YOUR GOAL: Below are some records. Return exactly the lines from the one containing "ละเอียดดิสเพลย์ เนทีฟ และวิดีโอ" through the one containing "ค่าประมาณโดยประมาณ", both included, and only those.

Records from a dataset
* * *

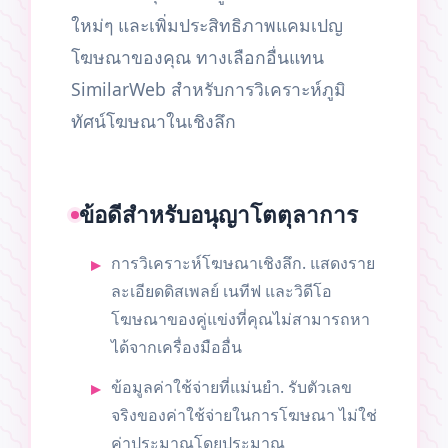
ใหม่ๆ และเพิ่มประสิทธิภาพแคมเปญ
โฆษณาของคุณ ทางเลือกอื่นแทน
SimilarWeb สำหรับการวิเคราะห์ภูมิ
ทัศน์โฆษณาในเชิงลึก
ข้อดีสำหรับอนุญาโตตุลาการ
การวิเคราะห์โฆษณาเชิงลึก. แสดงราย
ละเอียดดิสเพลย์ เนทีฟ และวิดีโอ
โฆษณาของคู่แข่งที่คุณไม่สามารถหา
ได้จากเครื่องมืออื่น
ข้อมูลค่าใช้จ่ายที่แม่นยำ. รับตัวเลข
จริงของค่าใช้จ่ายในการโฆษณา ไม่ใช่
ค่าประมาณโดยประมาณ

* * *

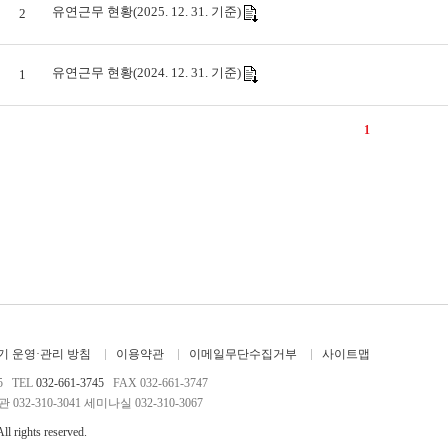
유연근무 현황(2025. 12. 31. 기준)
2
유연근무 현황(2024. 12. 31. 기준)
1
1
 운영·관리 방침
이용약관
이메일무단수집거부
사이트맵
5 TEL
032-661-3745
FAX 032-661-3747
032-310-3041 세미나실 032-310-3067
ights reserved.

* * *

THE ANSWER:
ละเอียดดิสเพลย์ เนทีฟ และวิดีโอ
โฆษณาของคู่แข่งที่คุณไม่สามารถหา
ได้จากเครื่องมืออื่น
ข้อมูลค่าใช้จ่ายที่แม่นยำ. รับตัวเลข
จริงของค่าใช้จ่ายในการโฆษณา ไม่ใช่
ค่าประมาณโดยประมาณ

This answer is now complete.